Ocorre quando há a presença elevada de glicose no sangue durante a gravidez, podendo ou não persistir após o parto (o comum é se normalizar). Contudo, as mulheres que apresentarem diabetes gestacional têm mais chances de desenvolverem a diabetes tipo 2 futuramente, assim como seus filhos. A causa deste tipo de diabetes ainda é desconhecida. 

Recomendações

*Exercícios físicos - A atividade física é essencial no tratamento do diabetes para manter os níveis de açúcar no sangue controlados e afastar os riscos de ganho de peso. A prática de exercícios deve ser realizadas de três a cinco vezes na semana. Há restrição nos casos de hipoglicemia, principalmente para os pacientes com diabetes tipo 1. Dessa forma, pessoas com a glicemia muito baixa não devem iniciar atividade física, sob o risco de baixar ainda mais os níveis. Por outro lado, caso o diabetes esteja descontrolado, com glicemia muito elevada, o exercício pode causar a liberação de hormônios contra-reguladores, aumentando mais ainda a glicemia. Em todos os casos, os pacientes com diabetes devem sempre combinar com seus médicos quais são as melhores opções. Lembrando que o ideal é privilegiar atividades físicas leves, pois quando o gasto calórico é maior do que a reposição de nutrientes após o treino, pode haver a hipoglicemia.

* O tratamento do diabetes exige, além do acompanhamento médico especializado, os cuidados de uma equipe multidisciplinar. Procure seguir as orientações desses profissionais;

* Controle da dieta - Pessoas com diabetes devem evitar os açúcares simples presentes nos doces e carboidratos simples, como massas e pães, pois eles possuem um índice glicêmico muito alto. Quando um alimento tem o índice glicêmico baixo, ele retarda a absorção da glicose. Mas, quando o índice é alto, esta absorção é rápida e acelera o aumento das taxas de glicose no sangue. Os carboidratos devem constituir de 50 a 60% das calorias totais ingeridas pela pessoa com diabetes, preferindo-se os carboidratos complexos (castanhas, nozes, grãos integrais) que serão absorvidos mais lentamente.

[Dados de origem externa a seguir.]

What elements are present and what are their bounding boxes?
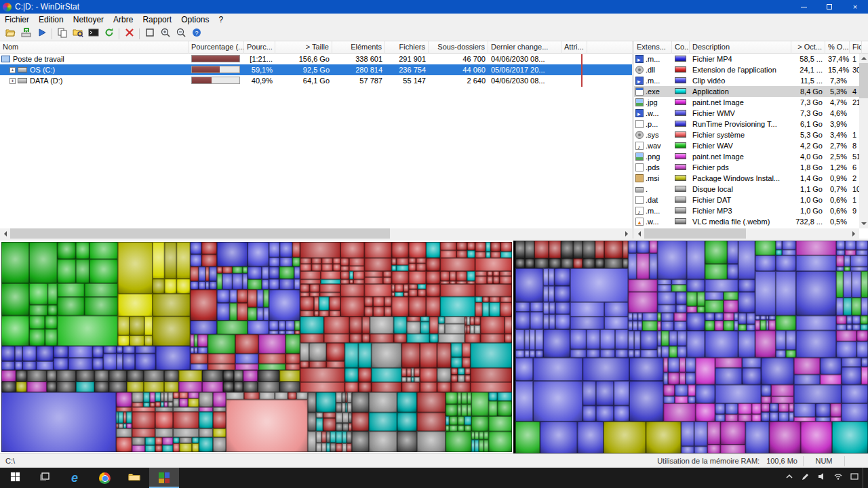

* O fumo provoca estreitamento das artérias e veias. Como o diabetes compromete a circulação nos pequenos vasos sangüíneos (retina e rins) e nos grandes vasos (coração e cérebro), fumar pode acelerar o processo e o aparecimento de complicações;

*Maneire no consumo de bebidas alcoólicas - O consumo de álcool não é proibido, mas deve ser moderado e sempre acompanhado de um alimento, pois o consumo isolado pode causar hipoglicemia. O que pode causar enjoo, tremores pelo corpo, fome excessiva, irritação e dores de cabeça. Também é importante fazer o monitoramento de glicemia antes e depois de consumir bebidas alcoólicas. Cuidado com cervejas e bebidas doces ou à base de carboidratos. Elas têm alto índice glicêmico e podem trazer problemas.

* O controle da pressão arterial e dos níveis de colesterol e triglicérides deve ser feito com regularidade;

*Aumente os cuidados com os olhos - As células da córnea do paciente com diabetes não têm a aderência que se encontra na maioria daqueles que não tem diabetes. Essa fragilidade é a porta de entrada para uma série de infecções oportunistas e doenças como catarata e glaucoma.

* Medicamentos à base de cortisona aumentam os níveis de glicose no sangue. Não se automedique;

 *Evite saunas e escalda pés - O diabetes afeta a microcirculação, lesionando as pequenas artérias (arteríolas) que nutrem os tecidos, que atingem especialmente as pernas e os pés. Em função desta alteração circulatória, os riscos de exposição às altas temperaturas e aos choques térmicos podem agravar ou desencadear quadros de angiopatias e outros problemas cardíacos. Além disso, o diabetes afeta a sensibilidade dos pés, e a pessoa pode não perceber a água muito quente ao fazer escalda pés.

* O diagnóstico precoce é o primeiro passo para o sucesso do tratamento. Não minimize seus sintomas. Procure logo um serviço de saúde se está urinando demais e sentindo muita sede e muita fome.